[ACTIVITY]:
Search the entries for the word "elit" and return every line where it is found.

Entries taken from a collection
--- START ---
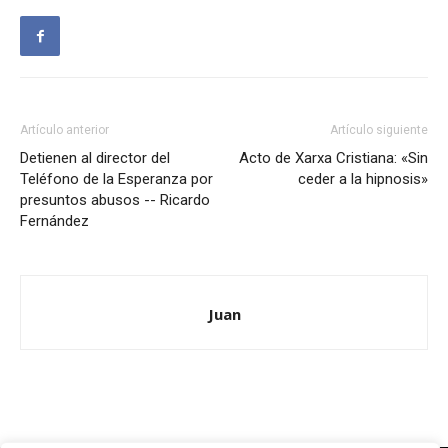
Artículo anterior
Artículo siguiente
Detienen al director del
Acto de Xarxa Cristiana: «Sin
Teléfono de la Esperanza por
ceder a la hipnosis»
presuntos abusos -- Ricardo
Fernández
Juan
--- END ---
--- START ---
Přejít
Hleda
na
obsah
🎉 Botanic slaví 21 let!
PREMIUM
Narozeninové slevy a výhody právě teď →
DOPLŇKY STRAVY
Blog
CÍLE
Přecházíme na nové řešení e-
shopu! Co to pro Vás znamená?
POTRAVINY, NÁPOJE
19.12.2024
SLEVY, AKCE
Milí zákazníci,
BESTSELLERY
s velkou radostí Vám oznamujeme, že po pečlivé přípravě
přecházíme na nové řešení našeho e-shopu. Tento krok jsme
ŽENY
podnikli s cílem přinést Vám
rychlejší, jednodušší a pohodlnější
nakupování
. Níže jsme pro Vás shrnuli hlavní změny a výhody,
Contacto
--- END ---
--- START ---
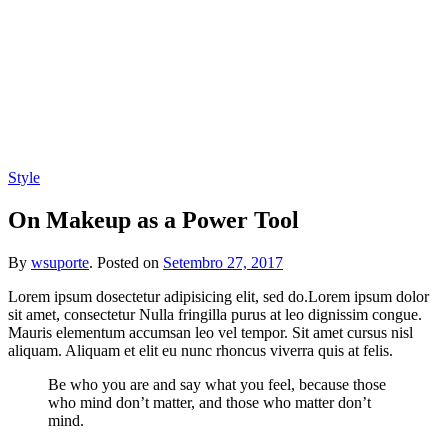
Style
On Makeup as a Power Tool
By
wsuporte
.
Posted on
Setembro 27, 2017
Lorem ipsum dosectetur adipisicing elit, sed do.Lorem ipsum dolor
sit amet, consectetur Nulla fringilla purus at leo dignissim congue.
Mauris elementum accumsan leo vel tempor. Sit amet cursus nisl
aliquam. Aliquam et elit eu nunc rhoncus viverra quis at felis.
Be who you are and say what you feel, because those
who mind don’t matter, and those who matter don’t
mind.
--- END ---
[EXPECTED ANSWER]:
Lorem ipsum dosectetur adipisicing elit, sed do.Lorem ipsum dolor
aliquam. Aliquam et elit eu nunc rhoncus viverra quis at felis.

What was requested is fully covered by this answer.